Il semblerait que les fosses et le vaste réseau de camps mis en place par les trafiquants en Malaisie soient plus importants que ceux découverts début mai par la police thaïlandaise.
C'est après cette découverte que la Thaïlande avait décidé de sévir contre la traite d'être humains, ce qui avait désorganisé les filières.
Des sandales et un ours en peluche
Des photos d'autres camps fournies par la police témoignent du passage de jeunes enfants, dont une paire de sandales et un ours en peluche rose.
La Malaisie, pays à majorité musulmane et relativement prospère, est un aimant pour les migrants: des Rohingyas, minorité musulmane vivant essentiellement en Birmanie qui fuient les persécutions et des Bangladais, qui cherchent à échapper à la pauvreté.
Des villageois de la région ont raconté à l'AFP avoir vu ces derniers temps des Rohingyas et des Bangladais dépenaillés. Certains étaient couverts de vilaines cicatrices, avaient les pieds ensanglantés pour avoir apparemment traversé la frontière à pied et demandaient de la nourriture et de l'eau aux habitants.
Des voitures conduites par des inconnus venaient de temps à autre les chercher, selon les villageois.
D'après les associations, la région frontalière de Wang Kelian est bien connue pour être un point de passage clé des filières qui acheminent les migrants du Bangladesh et de Birmanie vers la Malaisie et au-delà.
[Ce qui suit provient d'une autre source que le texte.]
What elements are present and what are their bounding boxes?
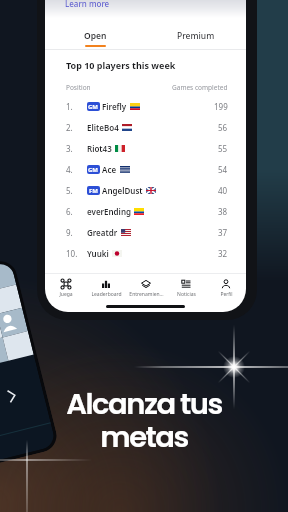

Les défenseurs des droits de l'Homme accusent de longue date Kuala Lumpur de ne pas en faire assez contre la traite, qui disent-ils, est l'oeuvre de bandes organisées agissant avec la complicité des autorités.
Avant la découverte des fosses, le responsables malaisiens assuraient qu'il n'y avait pas de tels charniers ou camps de migrants sur leur territoire.
Mais mardi, le ministre de l'Intérieur Zahid Hamidi a déclaré que le gouvernement soupçonnait à présent les trafiquants et des agents d'être de mèche.
"Nos enquêtes ont montré qu'ils collaborent les uns avec les autres, non seulement à l'échelle locale mais qu'ils ont des liens internationaux avec la Thaïlande, le Bangladesh et la Birmanie", a déclaré le ministre, cité par le site Malaysian Insider.